In Sam's opinion, though Bumblebee was amongst the youngest of the Autobots, he was by no means a child. There was a reason, after all, that he had been one of Optimus' most trusted officers and a leader of his own squadron for longer than the human race had been around. So Sam understands why Bumblebee does a lot of things.

Why he disappears, sometimes for days at a time, always telling Sam that he would be gone but not what he would be doing.

Why, when he gets back, he acts as though he'd never been gone, or had just been out on a leisurely stroll.

Why he plays Big Brother to every new radio, car, and even iPod that comes into the neighbourhood.

Sam understands. Bumblebee is a soldier, through and through, and nothing would change that. But all the same, Sam enjoys those peaceful moments when Bumblebee lets his guard down.
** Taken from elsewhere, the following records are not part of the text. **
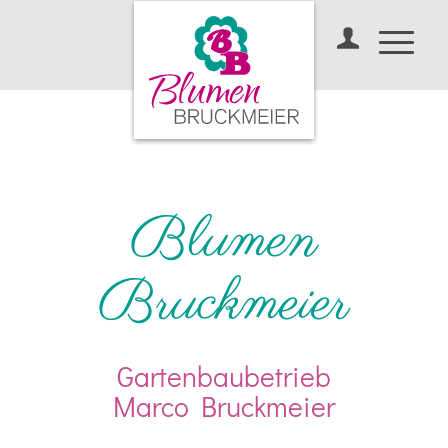
Blumen
Bruckmeier
Gartenbaubetrieb
Marco Bruckmeier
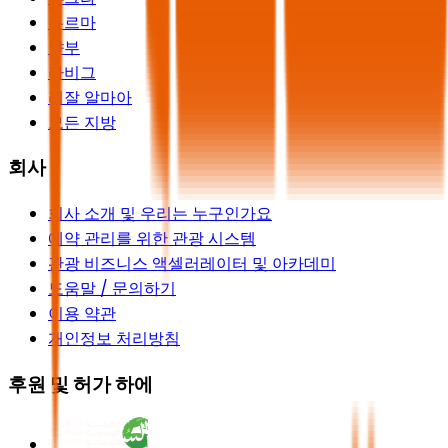
두르마
얀부
라비그
리잘 알마아
모든 지방
회사
회사 소개 및 우리는 누구인가요
예약 관리를 위한 관광 시스템
관광 비즈니스 액셀러레이터 및 아카데미
도움말 / 문의하기
이용 약관
개인정보 처리방침
후원 및 허가 하에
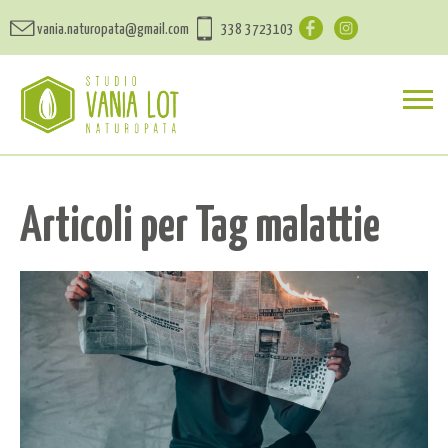
vania.naturopata@gmail.com
338 3723103
Articoli per Tag malattie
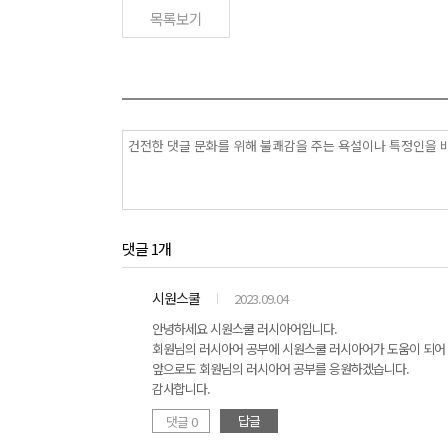
목록보기
댓글 1개
시원스쿨
2023.09.04
안녕하세요 시원스쿨 러시아어입니다.
회원님의 러시아어 공부에 시원스쿨 러시아어가 도움이 되어 
앞으로도 회원님의 러시아어 공부를 응원하겠습니다.
감사합니다.
답글
댓글 0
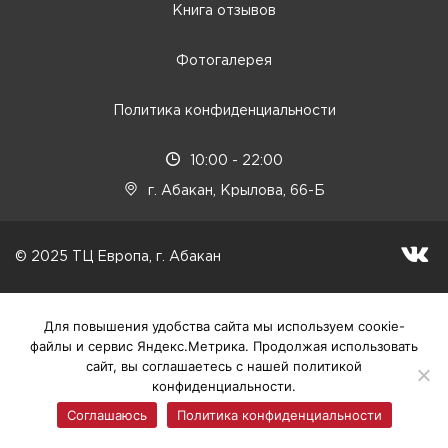
Книга отзывов
Фотогалерея
Политика конфиденциальности
10:00 - 22:00
г. Абакан, Крылова, 66-Б
© 2025 ТЦ Европа, г. Абакан
Для повышения удобства сайта мы используем соокіе-
файлы и сервис Яндекс.Метрика. Продолжая использовать
сайт, вы соглашаетесь с нашей политикой
конфиденциальности.
Соглашаюсь
Политика конфиденциальности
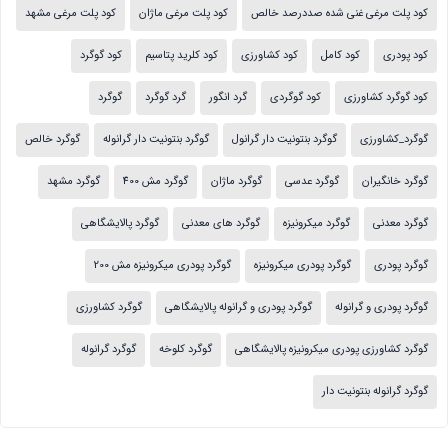
کود پلت مرغی غنی شده صددرصد خالص
کود پلت مرغی ماژان
کود پلت مرغی مشهد
کود پودری
کود کامل
کود کشاورزی
کود کلرید پتاسیم
کود گوگرد
کود گوگرد کشاورزی
کود گوگردی
گرد انگور
گرد گوگرد
گوگرد
گوگرد_کشاورزی
گوگرد بنتونیت دار گرانول
گوگرد بنتونیت دار گرانوله
گوگرد خالص
گوگرد خانگیران
گوگرد عدسی
گوگرد ماژان
گوگرد مش 400
گوگرد مشهد
گوگرد معدنی
گوگرد میکرونیزه
گوگرد های معدنی
گوگرد پالایشگاهی
گوگرد پودری
گوگرد پودری میکرونیزه
گوگرد پودری میکرونیزه مش 200
گوگرد پودری و گرانوله
گوگرد پودری و گرانوله پالایشگاهی
گوگرد کشاورزی
گوگرد کشاورزی پودری میکرونیزه پالایشگاهی
گوگرد کلوخه
گوگرد گرانوله
گوگرد گرانوله بنتونیت دار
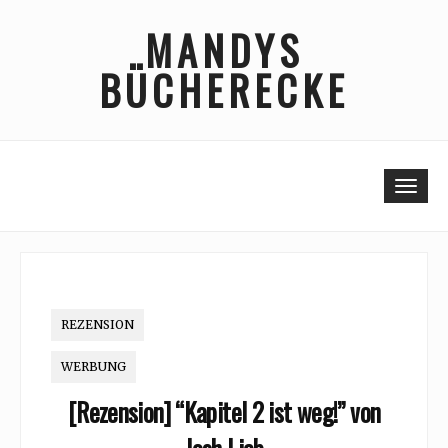
Skip
MANDYS
to
content
BÜCHERECKE
Togg
REZENSION
WERBUNG
[Rezension] “Kapitel 2 ist weg!” von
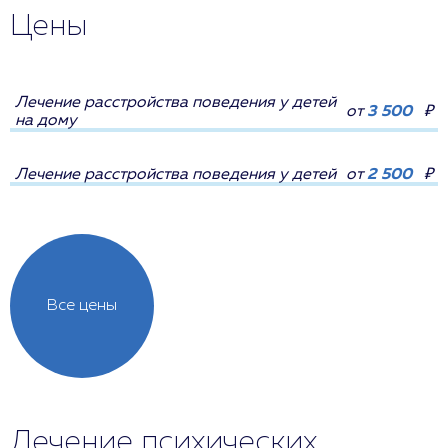
Цены
Лечение расстройства поведения у детей
от
3 500
₽
на дому
Лечение расстройства поведения у детей
от
2 500
₽
Все цены
Лечение психических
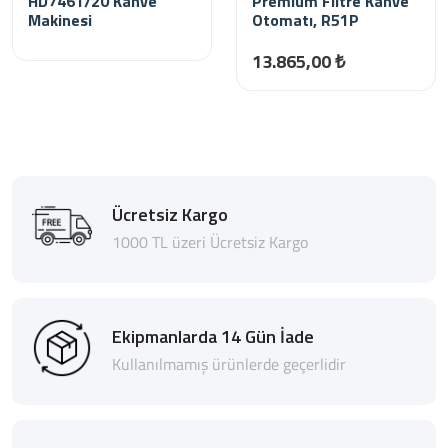
HD7461/20 Kahve
Premium Filtre Kahve
Makinesi
Otomatı, R51P
13.865,00 ₺
Ücretsiz Kargo
1000 TL üzeri Ücretsiz Kargo
Ekipmanlarda 14 Gün İade
Kullanılmamış ürünlerde geçerlidir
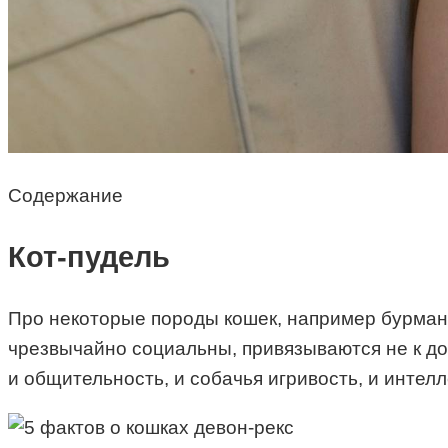
Содержание
Кот-пудель
Про некоторые породы кошек, например бурманс
чрезвычайно социальны, привязываются не к дому
и общительность, и собачья игривость, и интел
Sam is an only child, but Bumblebee feels like a brother to him; an older, condescending, teasing, extremely protective brother. He kind of acts like a know-it-all sometimes, but Sam has to allow that, since he is attached to the Internet all the time.

But for all of Bumblebee's age, maturity, and highly advanced-ness, he still asks the strangest questions sometimes.

Where have all the butterflies gone?

Why do the seasons change?

Where do the flowers go in winter?

Why is daytime so short?

Why do humans have to sleep?

And other things like that. And even though he can always look up the answers himself, he asks Sam anyway, because, in Bumblebee's words, he "likes how Sam words it."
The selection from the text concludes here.